Thousands of families are having to wait months to bury family members in Arlington National Cemetery, officials said.
Veterans of Foreign Wars spokesman Joe Davis told The Examiner that he knows families who have waited up to three months to bury veterans at Arlington, which averages 30 funerals per day.
“For a retired Army colonel — a friend of mine — the family had to wait three months” to bury him, Davis said. “That means your loved ones’ remains are in a warehouse somewhere all that time.”
A spokeswoman for Arlington National, Kaitlin Horst, said nearly 7,000 families waited an average of two months to bury their loved one there last year.
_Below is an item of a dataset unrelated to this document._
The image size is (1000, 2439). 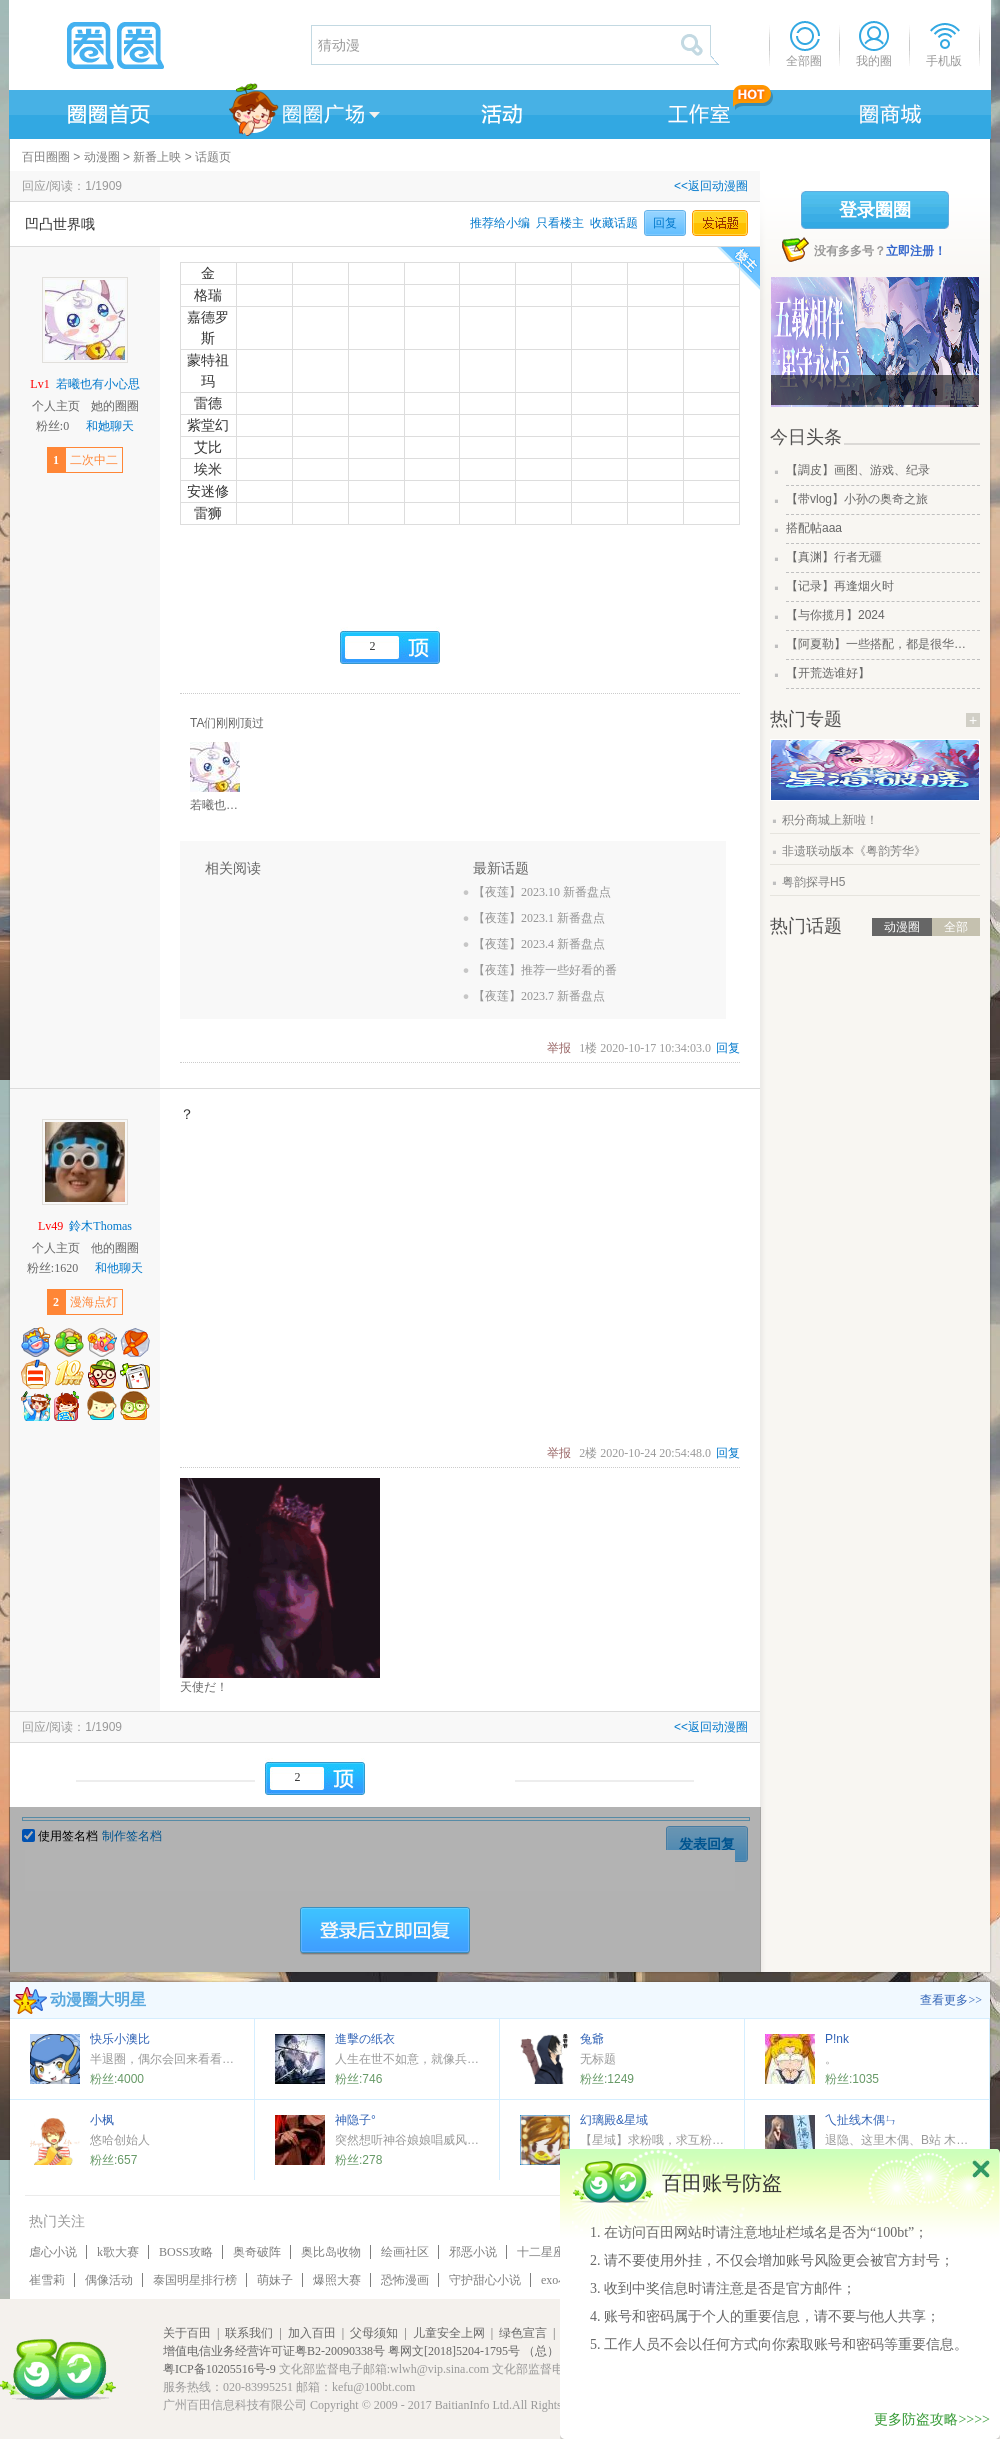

The number of veterans buried each year in the 612-acre lot has increased by 500 since 2004, Horst said.
And burial delays have been increasing since the beginning of the Iraq War, according to Davis.
“The Old Guard provides the soldiers for the burial details. Those soldiers are also in the rotation mix to go to the Iraq war,” he said. “That means there are fewer soldiers to provide honors.”
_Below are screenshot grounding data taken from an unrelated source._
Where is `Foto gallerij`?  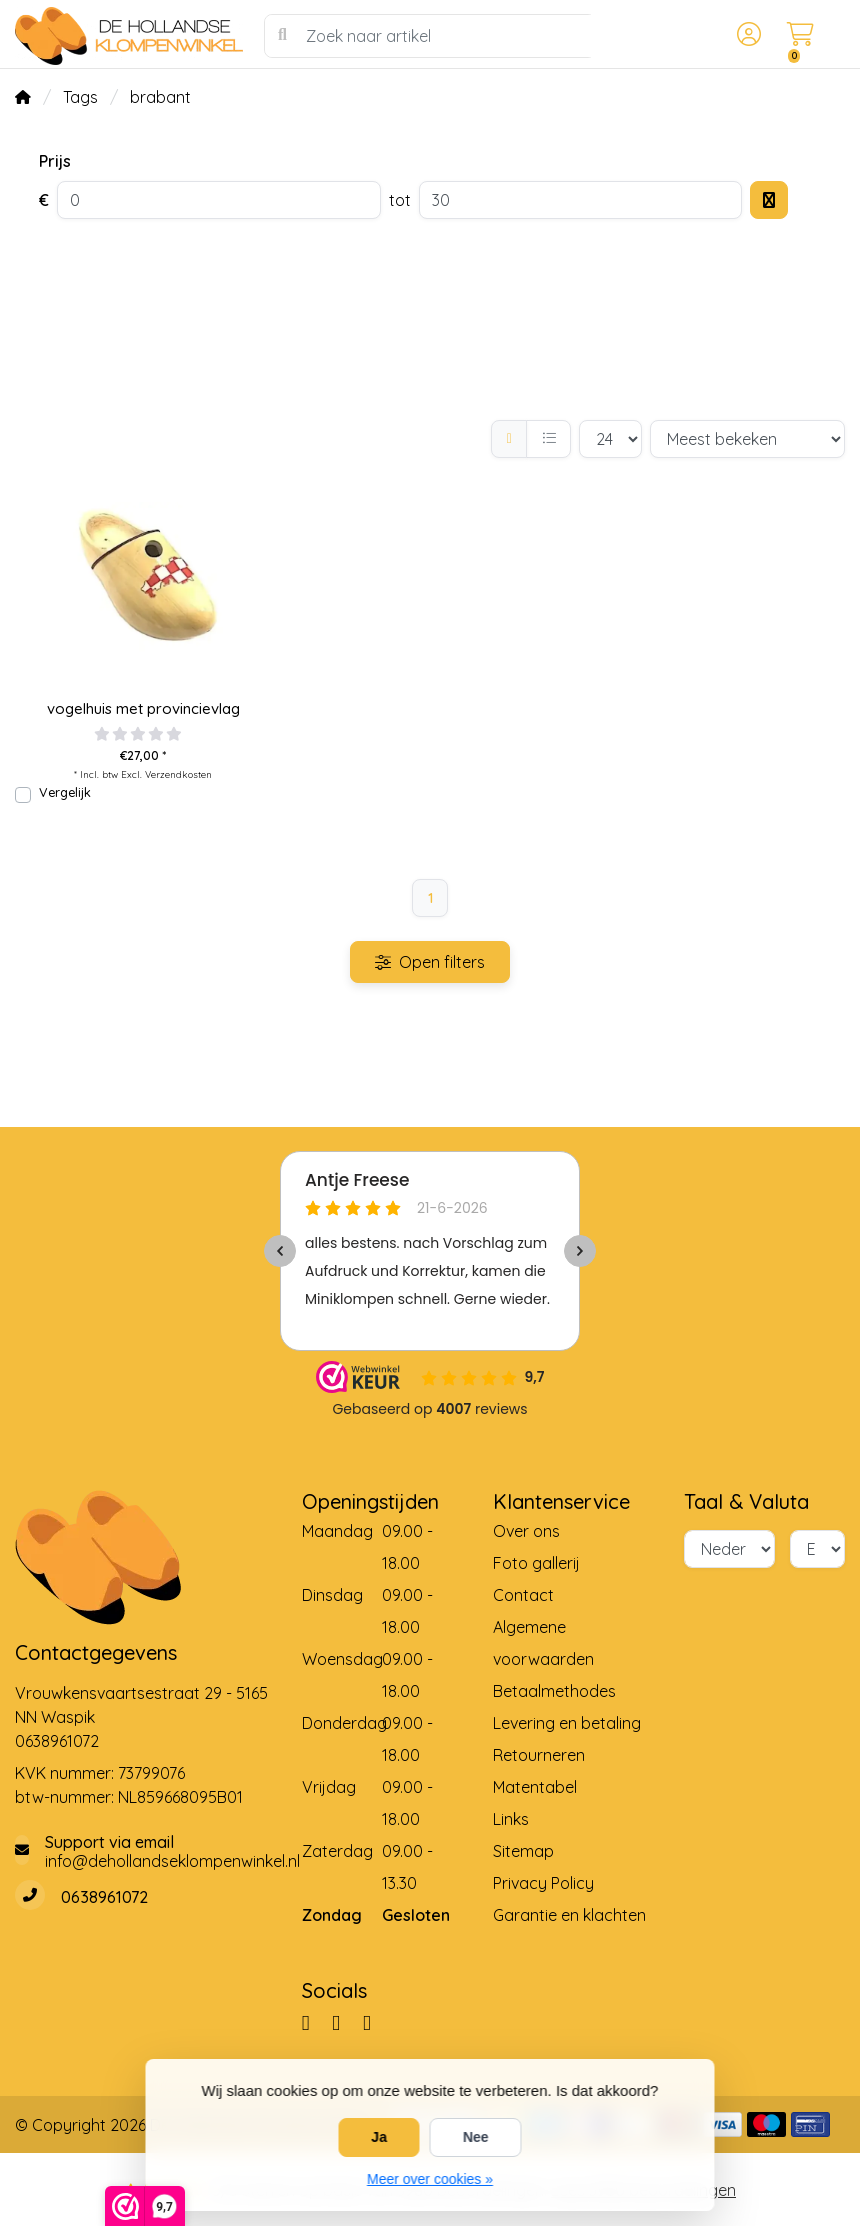 Foto gallerij is located at coordinates (536, 1563). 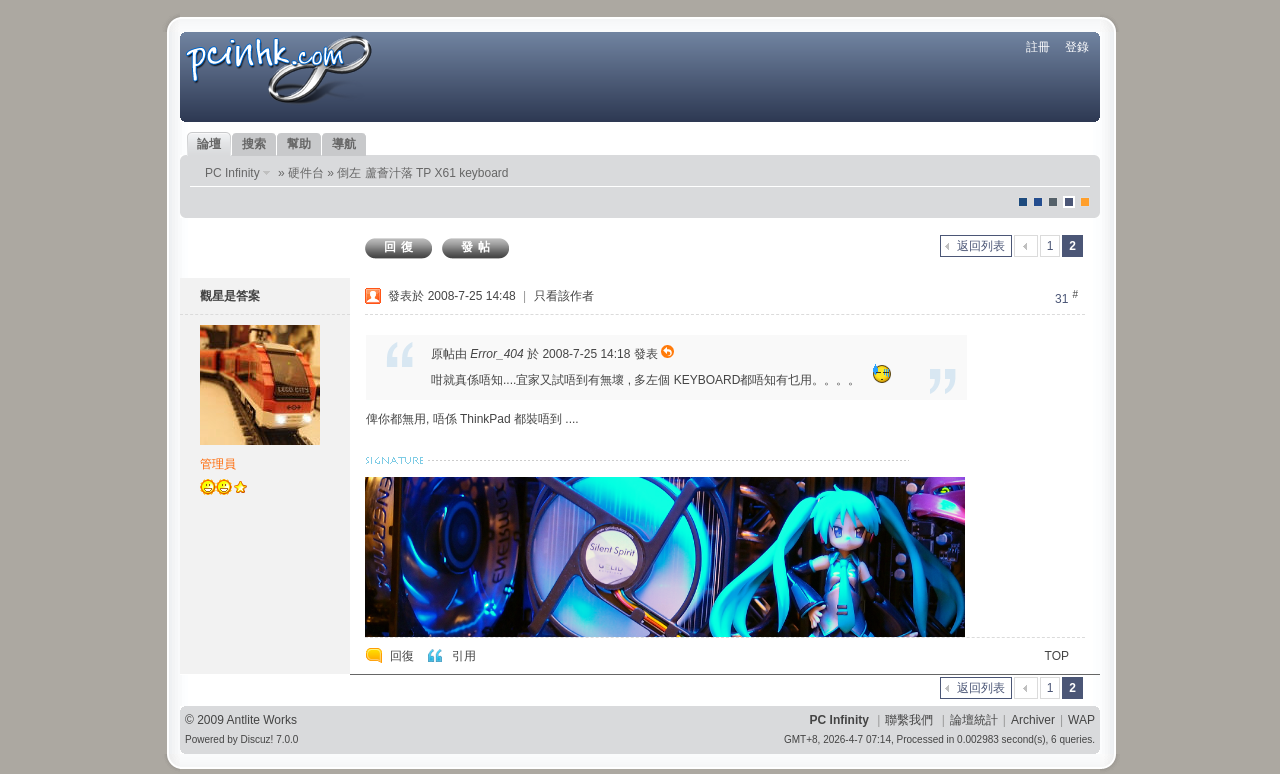 I want to click on 註冊, so click(x=1038, y=47).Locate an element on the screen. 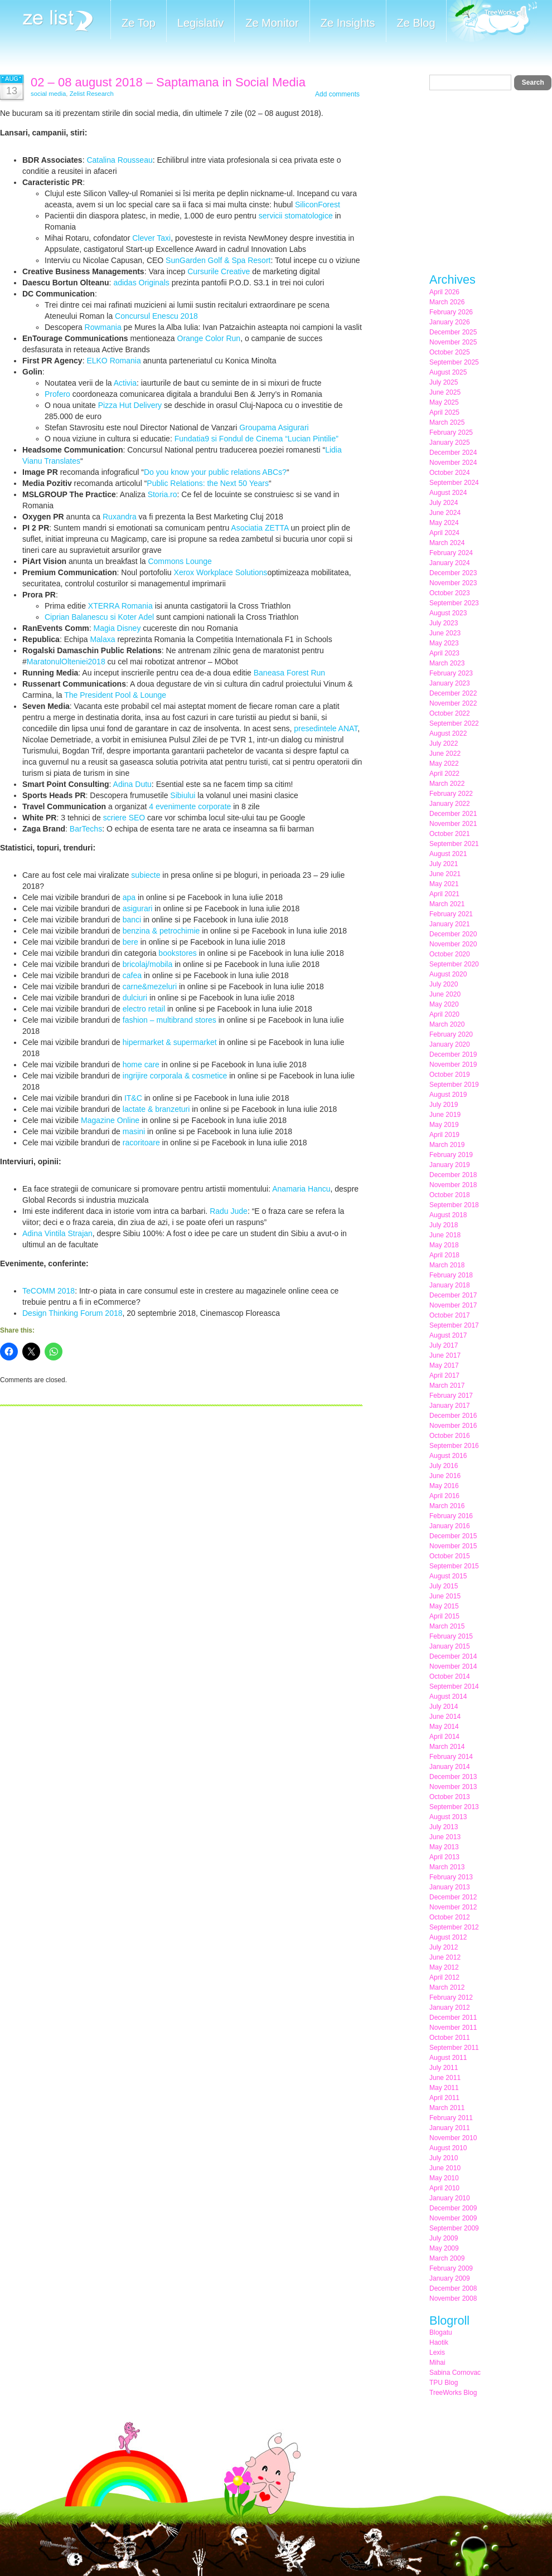  August 2013 is located at coordinates (448, 1817).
Horst attributed the delays to World War II veterans, who are dying at a rate of 1,200 a day.
On top of that, she said 10 percent of casualties in Iraq and Afghanistan are sent home to be buried at Arlington National.
“Because of the nature of the deaths in Iraq and Afghanistan we do our best to schedule those burials as soon as possible, but we don’t give preference to anyone,” Horst said.
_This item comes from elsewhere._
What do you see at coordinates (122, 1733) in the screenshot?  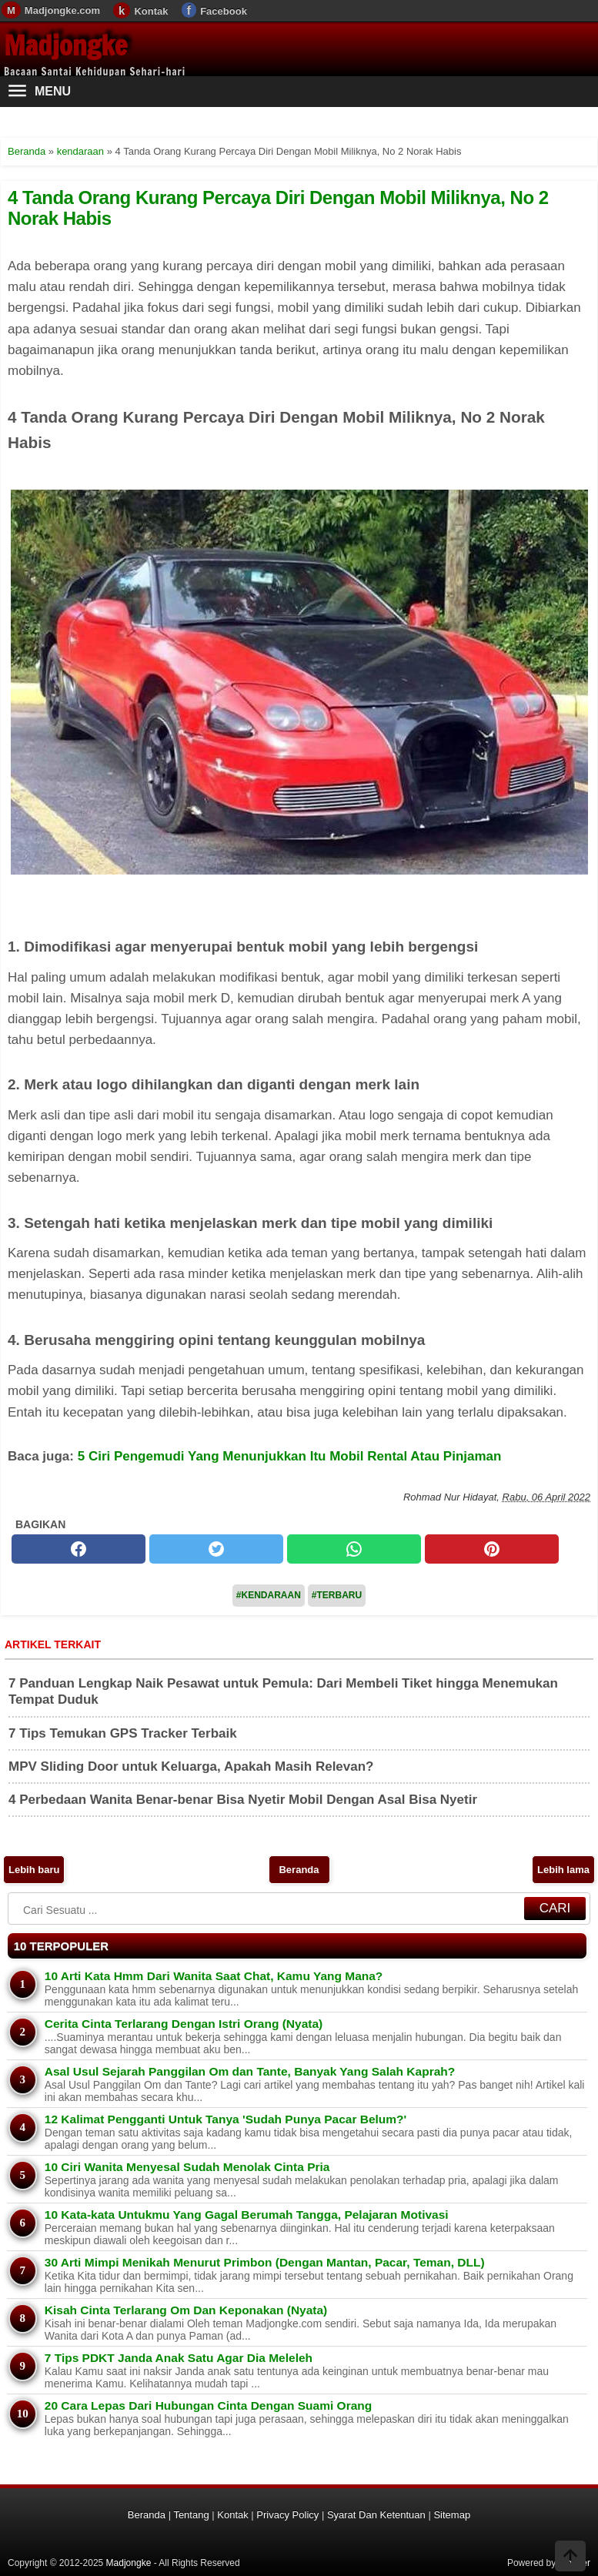 I see `7 Tips Temukan GPS Tracker Terbaik` at bounding box center [122, 1733].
She also said delays are longer for veterans who are eligible for certain honors — meaning the higher-ranking veterans are, the longer their families will have to wait.
Meanwhile, their loved ones could be packed into an unrefrigerated garage, in hallways or on makeshift gurneys — where a former embalmer said veterans’ corpses were stored while awaiting burial at the national cemetery last year.
Steven Napper, a retired Maryland trooper who worked at the National Funeral Home in Falls Church for nine months, told The Washington Post in April that the home mistreated more than 200 veterans’ corpses during his employment.
It might not be coincidental, then, that cremations are on the rise as the wait list for burials grows.
“We have definitely seen an increase in cremations over the past few years,” Horst said. “More than 60 percent of all funerals are for cremation.”